As architects and builders strive for net-zero emissions, they must find ways to reduce carbon in all building materials. Some materials, like concrete, are more challenging than others. 

More than 4 billion tonnes of cement were produced in 2021, responsible for 8% of global CO2 emissions. As awareness grows around embodied carbon in new builds, high-density cities including Toronto and Vancouver are regulating or incentivizing caps. So, builders are going greener. 

But concrete presents a unique problem—it is carbon-heavy, and it’s everywhere. 

The Concrete Council of Canada (CCC) has a plan to decarbonize, said Bart Kanters, president of Concrete Ontario, previously known as the Ready Mixed Concrete Association of Ontario. This group of industry suppliers and associations is working to operate more sustainability, with a roadmap to reach net-zero by first measuring baselines. 

Kanters outlined the CCC’s carbon accounting mission at the 2023 OAA Conference earlier this year.

The challenge with concrete and carbon 

Concrete is among the most widely used substances on the planet, next only to water. It’s become an essential material for everything from infrastructure to sidewalks and parking garages. 

And concrete production comes with a big footprint. 

Recognizing this, the industry is responding with ambitious reduction targets. 

“One of the key issues we’re trying to address is sustainability,” explained Kanters. “In May, we launched our net-zero roadmap for 2050—how the cement and concrete industry is going to move to net zero.” 

The goal includes significant milestones, including cutting carbon emissions up to 40% by 2030. The CCC is helping architects and builders get there as a team. 

“By grouping our efforts, we’re working in partnership with one another rather than competing,” Kanters said.

The Concrete Council of Canada’s solution for decarbonization

In 2015, various concrete associations joined forces to form the CCC, a united front to promote the industry against competing products while working together toward sustainable solutions. A crucial part of that strategy is carbon accounting. 

As Kanters put it at this year’s OAA Conference, “You can’t improve something unless you’re actually measuring it.” The CCC is quantifying carbon impact in order to shrink it.

“As an industry, we’re moving to environmental product declarations [EDPs] to measure the amount of CO₂ per cubic metre that we have in a product,” he said. “We then encourage discussions with designers, contractors, and owners on how we can meet the same performance properties they’re looking for in concrete, but with lower carbon intensity.”

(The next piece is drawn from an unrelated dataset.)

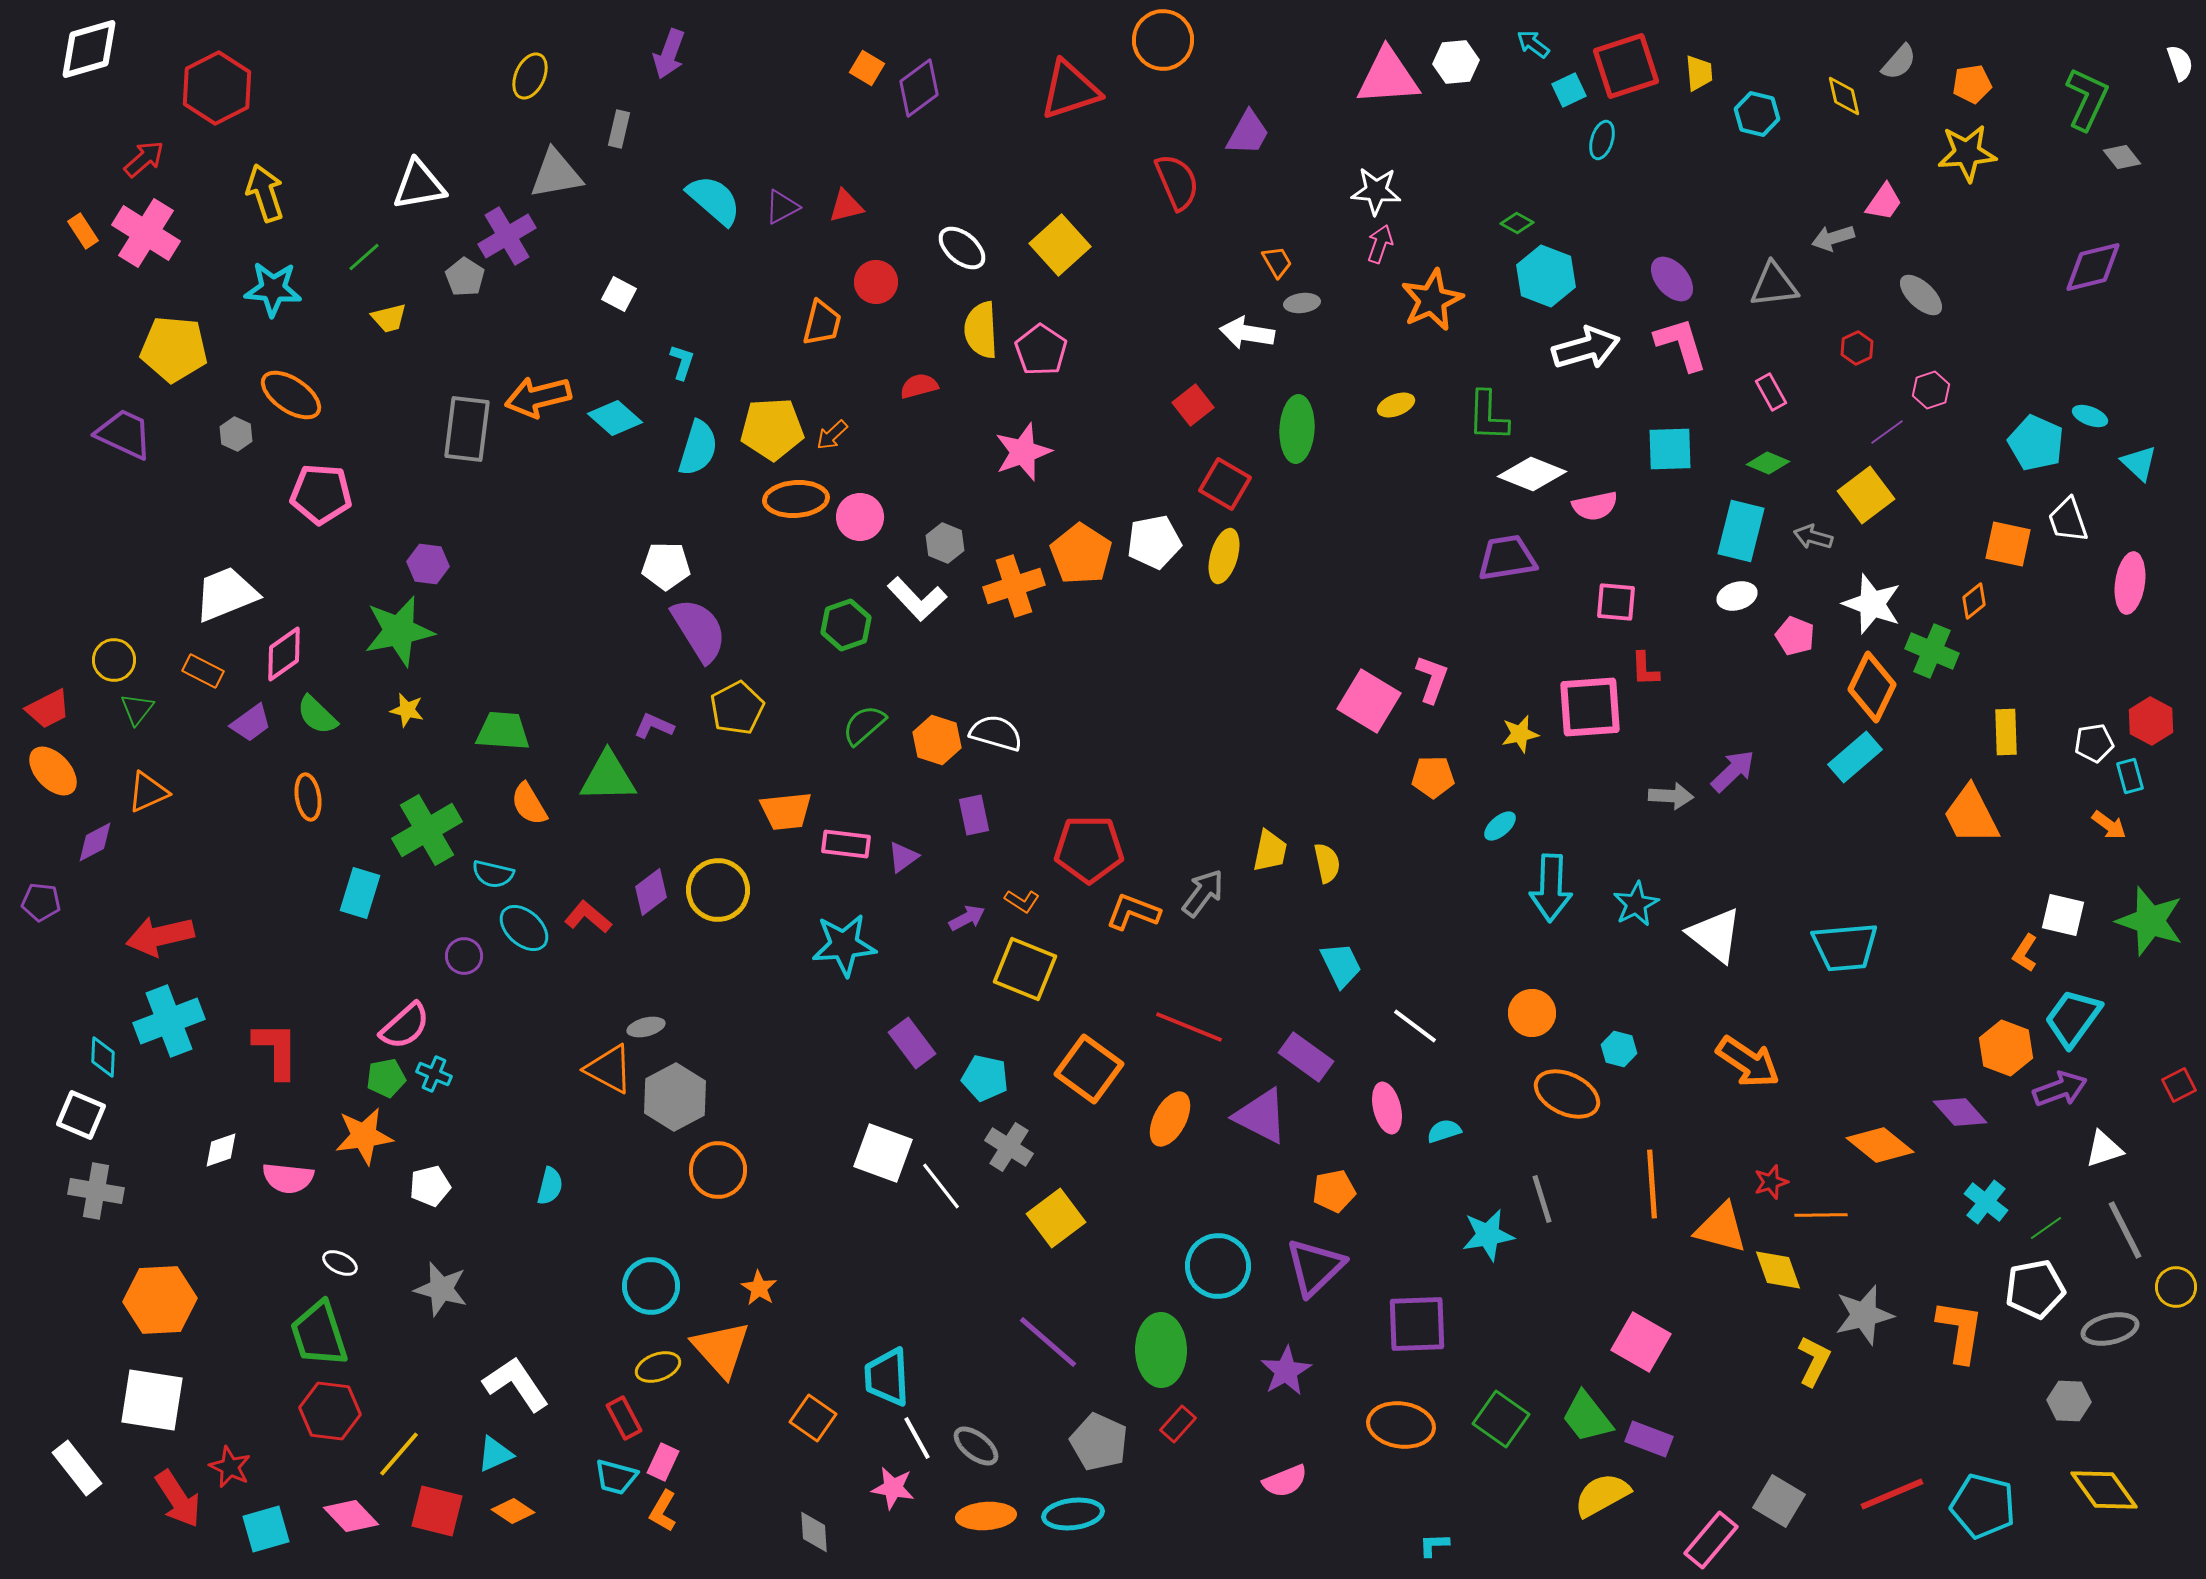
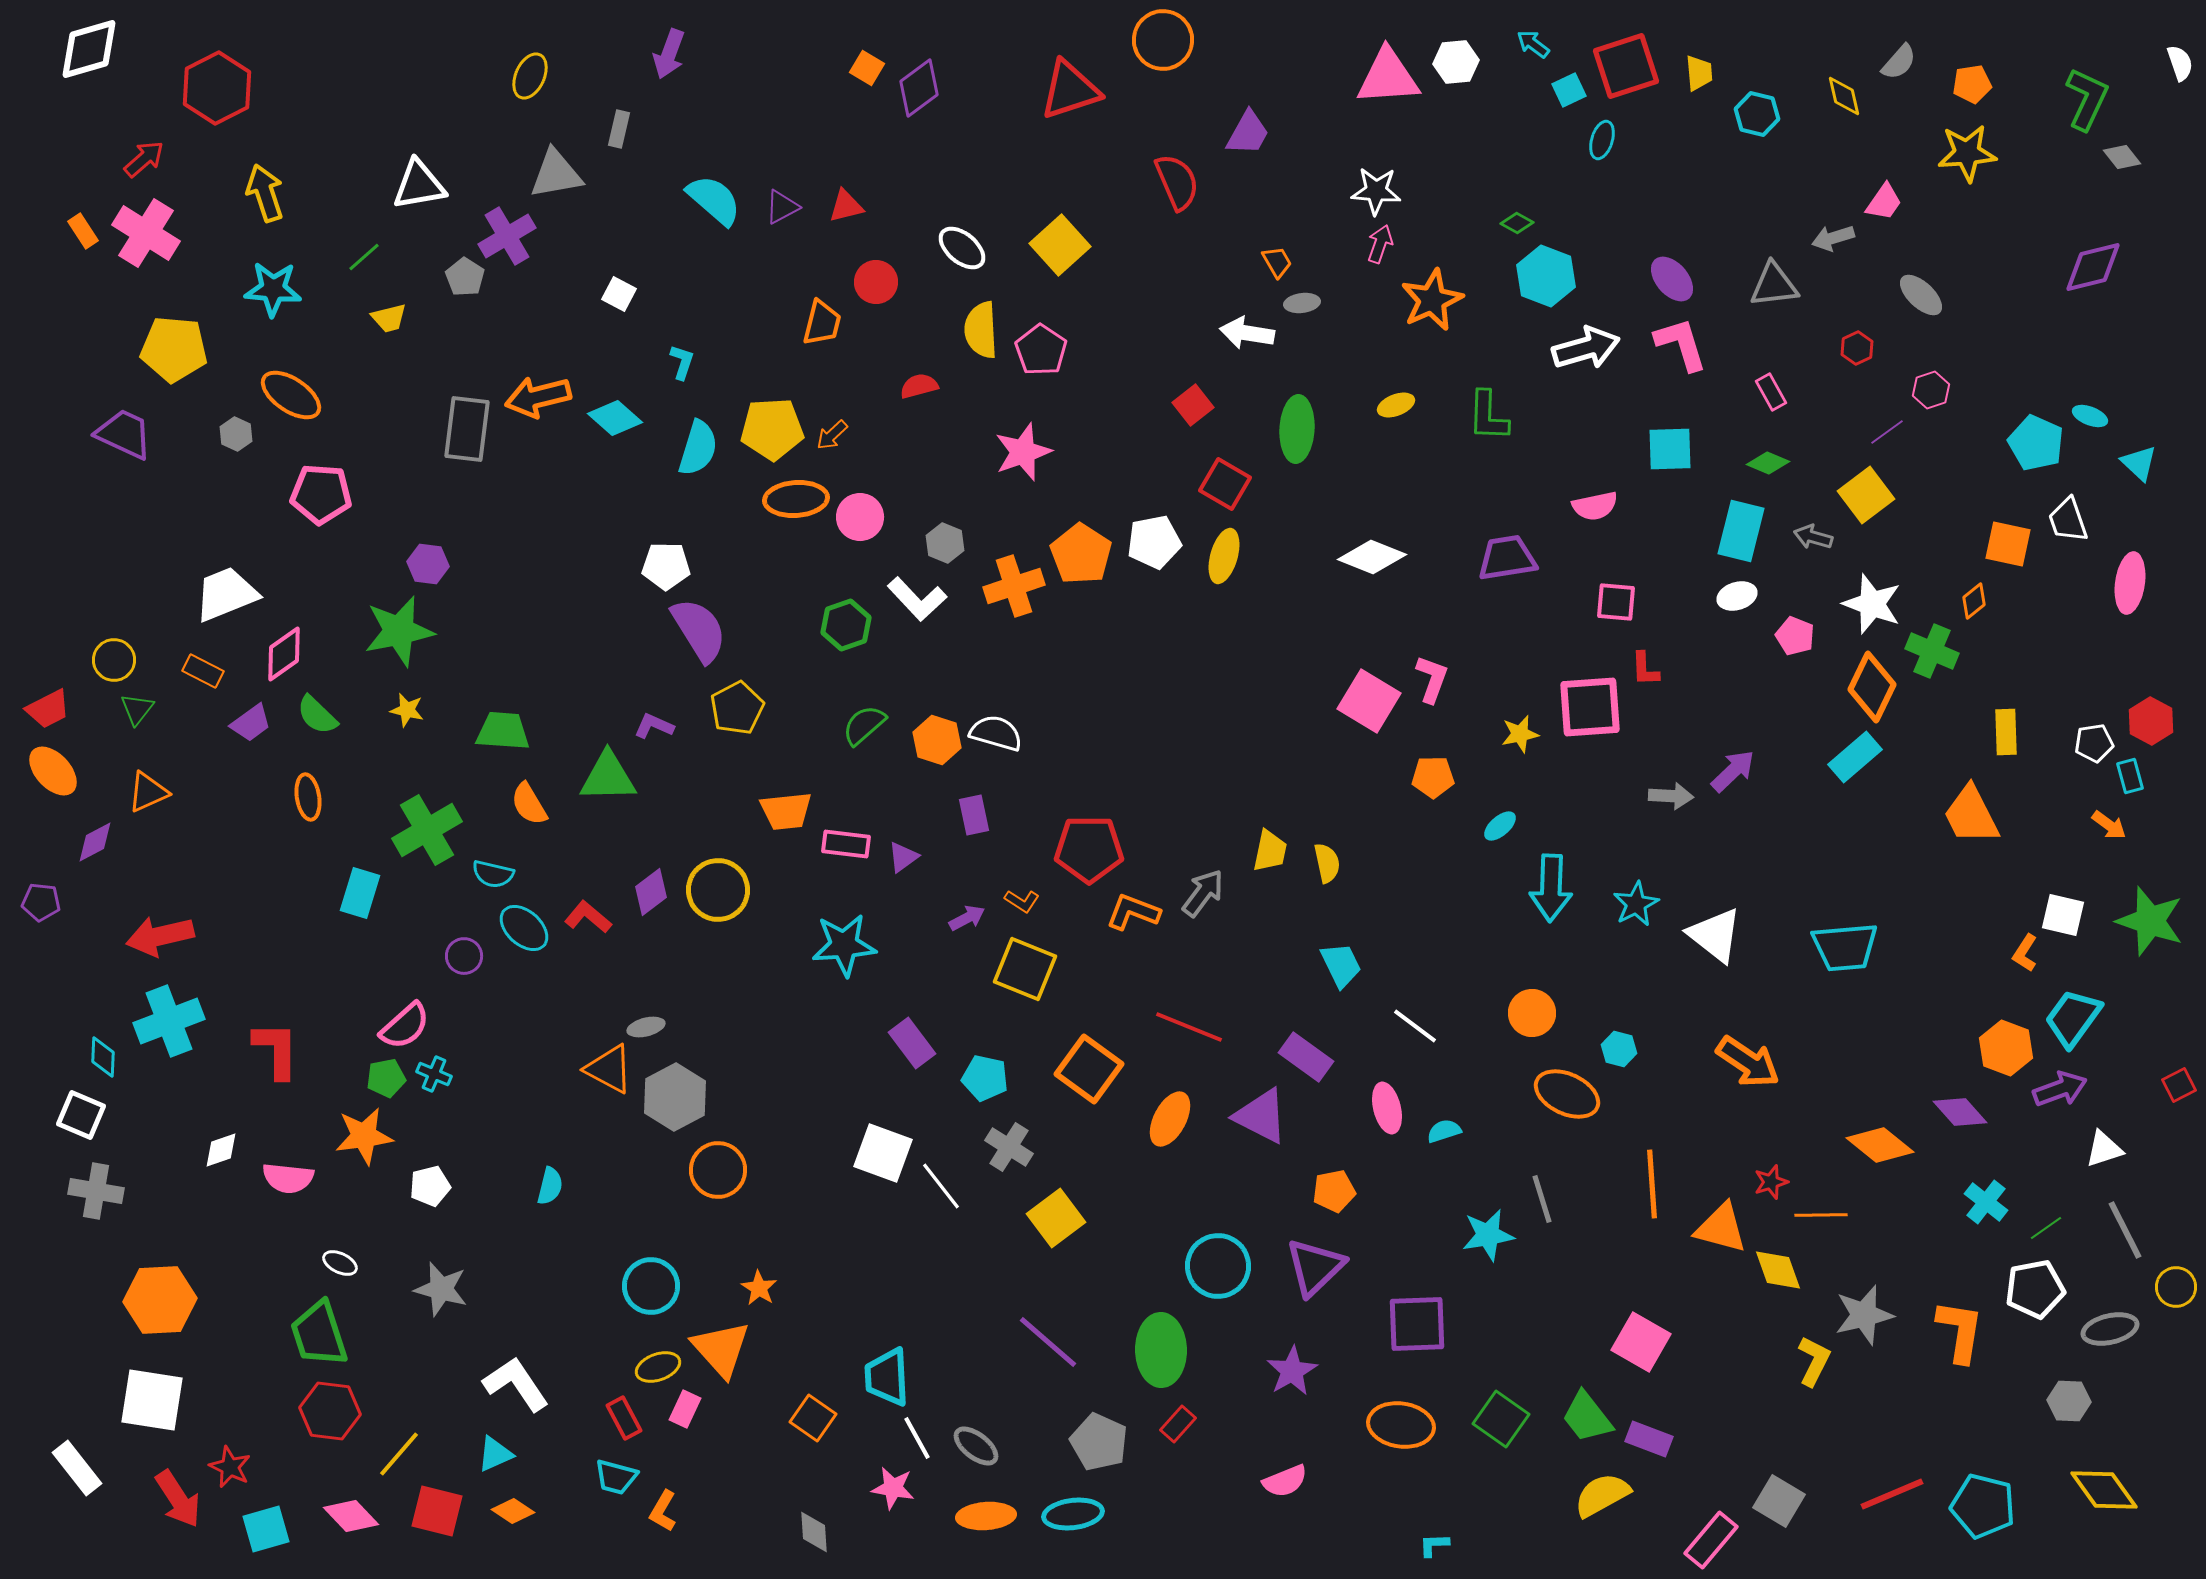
white diamond at (1532, 474): moved 160 px left, 83 px down
purple star at (1286, 1371): moved 6 px right
pink rectangle at (663, 1462): moved 22 px right, 53 px up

Prior to 2022, EDP averages represented national numbers, which did not reflect regional nuances and local building materials. Or, as Kanters put it, “drastic differences between Vancouver and downtown Toronto when it comes to weather and construction conditions, which have an impact on carbon intensity.” 

Switching to provincial EDP averages is a significant step forward as the CCC encourages project-level carbon accounting.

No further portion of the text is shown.